Grow your own Shiitake Mushrooms

I heard about purchasing a "mushroom log" and growing your own mushrooms, right in your house, from my parents a couple of weeks ago and thought it might be a good blog post.

According to the owners of shiitakemushroomlog.com, the Japanese starting cultivating shiitake mushrooms in the 1930's by taking logs and using saw cuts to inoculate the log with mushroom spawn. Now, instead of using saw cuts, holes are drilled throughout the log. Then the grower waits for the fungus to colonize the log. Commercial growers usually grow the mushrooms on blocks of sterilized sawdust. Holes are drilled in the sterilized blocks, just like the logs. With the sawdust blocks, commercial growers can grow many times the amount of mushrooms than logs can and can increase their profits by as much as 10-fold.

Apparently the mushrooms grown in sawdust blocks are not as meaty and tasty as the mushrooms grown on a log. In Asia, sawdust block-grown mushrooms sell for about $2-$3 a pound while log-grown mushrooms sell for $40-$60 a pound.

So how does growing your own mushrooms work? Well, you first have to purchase a mushroom log from a supplier (there are many to choose from online.) After that, you have to "fruit" the log, or force it into thinking that it's the spring or fall rainy season, which is when the shiitake fungus usually produces mushrooms. This is done by soaking the log in ice water for 24 hours. This is called "shocking." Growers recommend that logs shouldn't be fruited more than every two months, and in the mean time the log needs periodic "soaking" times and rest times. The log should be soaked every two weeks, anywhere from 12-16 hours, depending on the humidity level of your area.

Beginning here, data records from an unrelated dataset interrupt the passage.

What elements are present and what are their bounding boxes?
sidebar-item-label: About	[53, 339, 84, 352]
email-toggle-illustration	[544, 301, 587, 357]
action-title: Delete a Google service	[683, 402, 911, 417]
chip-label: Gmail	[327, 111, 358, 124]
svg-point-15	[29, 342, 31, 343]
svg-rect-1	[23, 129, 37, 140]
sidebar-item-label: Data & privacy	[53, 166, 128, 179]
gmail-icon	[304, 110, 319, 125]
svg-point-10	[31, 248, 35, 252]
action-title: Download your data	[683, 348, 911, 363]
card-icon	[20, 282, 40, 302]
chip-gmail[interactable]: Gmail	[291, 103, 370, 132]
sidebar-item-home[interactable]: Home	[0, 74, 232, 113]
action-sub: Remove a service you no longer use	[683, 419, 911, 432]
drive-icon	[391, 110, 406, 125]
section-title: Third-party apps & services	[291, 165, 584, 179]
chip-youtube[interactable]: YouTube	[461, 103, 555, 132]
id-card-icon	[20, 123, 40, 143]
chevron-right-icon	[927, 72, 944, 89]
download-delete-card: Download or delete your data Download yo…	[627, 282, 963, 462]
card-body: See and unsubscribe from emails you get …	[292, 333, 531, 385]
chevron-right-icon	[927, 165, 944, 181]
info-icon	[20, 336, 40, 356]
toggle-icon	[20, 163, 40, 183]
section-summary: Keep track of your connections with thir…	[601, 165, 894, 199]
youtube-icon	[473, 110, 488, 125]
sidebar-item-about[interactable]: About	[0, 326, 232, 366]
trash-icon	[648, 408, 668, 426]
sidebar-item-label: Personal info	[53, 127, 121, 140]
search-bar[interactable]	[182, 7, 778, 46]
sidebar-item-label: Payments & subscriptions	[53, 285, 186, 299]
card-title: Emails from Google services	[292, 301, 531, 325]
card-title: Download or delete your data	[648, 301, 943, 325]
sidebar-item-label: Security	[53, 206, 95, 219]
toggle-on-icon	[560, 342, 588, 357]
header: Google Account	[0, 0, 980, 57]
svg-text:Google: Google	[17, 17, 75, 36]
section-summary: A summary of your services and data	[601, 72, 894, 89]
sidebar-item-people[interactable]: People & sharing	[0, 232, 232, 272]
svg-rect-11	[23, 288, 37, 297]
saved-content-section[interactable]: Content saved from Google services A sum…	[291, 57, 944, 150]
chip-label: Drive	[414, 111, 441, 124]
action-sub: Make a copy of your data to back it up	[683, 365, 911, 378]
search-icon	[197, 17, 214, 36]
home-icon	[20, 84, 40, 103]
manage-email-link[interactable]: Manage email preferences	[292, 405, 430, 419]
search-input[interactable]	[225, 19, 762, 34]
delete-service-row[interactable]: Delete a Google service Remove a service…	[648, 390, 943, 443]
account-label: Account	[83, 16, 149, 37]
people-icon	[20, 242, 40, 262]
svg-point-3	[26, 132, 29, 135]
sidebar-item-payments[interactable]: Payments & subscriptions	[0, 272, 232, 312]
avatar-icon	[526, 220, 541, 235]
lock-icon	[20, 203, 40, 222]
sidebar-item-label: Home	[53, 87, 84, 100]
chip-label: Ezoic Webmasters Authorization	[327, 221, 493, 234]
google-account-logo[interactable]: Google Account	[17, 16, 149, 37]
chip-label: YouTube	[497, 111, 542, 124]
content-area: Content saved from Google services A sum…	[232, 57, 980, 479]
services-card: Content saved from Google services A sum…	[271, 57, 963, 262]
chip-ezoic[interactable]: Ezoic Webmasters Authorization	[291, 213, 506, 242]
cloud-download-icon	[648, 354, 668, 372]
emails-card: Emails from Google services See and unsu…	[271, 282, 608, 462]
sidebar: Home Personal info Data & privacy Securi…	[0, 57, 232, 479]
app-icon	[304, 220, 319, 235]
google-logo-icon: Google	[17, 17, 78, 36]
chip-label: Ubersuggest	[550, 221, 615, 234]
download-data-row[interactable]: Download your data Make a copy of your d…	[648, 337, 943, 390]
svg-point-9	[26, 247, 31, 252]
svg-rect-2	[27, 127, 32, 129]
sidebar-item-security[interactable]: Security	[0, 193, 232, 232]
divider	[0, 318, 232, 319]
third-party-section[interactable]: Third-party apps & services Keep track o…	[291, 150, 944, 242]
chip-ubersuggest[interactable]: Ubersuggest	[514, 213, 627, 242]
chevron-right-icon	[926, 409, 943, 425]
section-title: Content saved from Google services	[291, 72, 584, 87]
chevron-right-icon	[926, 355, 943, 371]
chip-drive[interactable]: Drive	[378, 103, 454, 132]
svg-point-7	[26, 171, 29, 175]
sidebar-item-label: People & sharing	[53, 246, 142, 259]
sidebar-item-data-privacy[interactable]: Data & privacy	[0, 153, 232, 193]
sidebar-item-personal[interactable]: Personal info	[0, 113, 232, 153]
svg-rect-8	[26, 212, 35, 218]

Shiitake mushroom logs can be kept in your house, anywhere that you would place a low-light house plant. There are definitely different ways to nuture your mushrooms, and some people even say that they produce better when in positive environments and less when there in tension or arguing in a household. I couldn't say either way, since I've personally never seen a mushroom log, but this definitely sounds like an easy pet to have that even feeds you, too!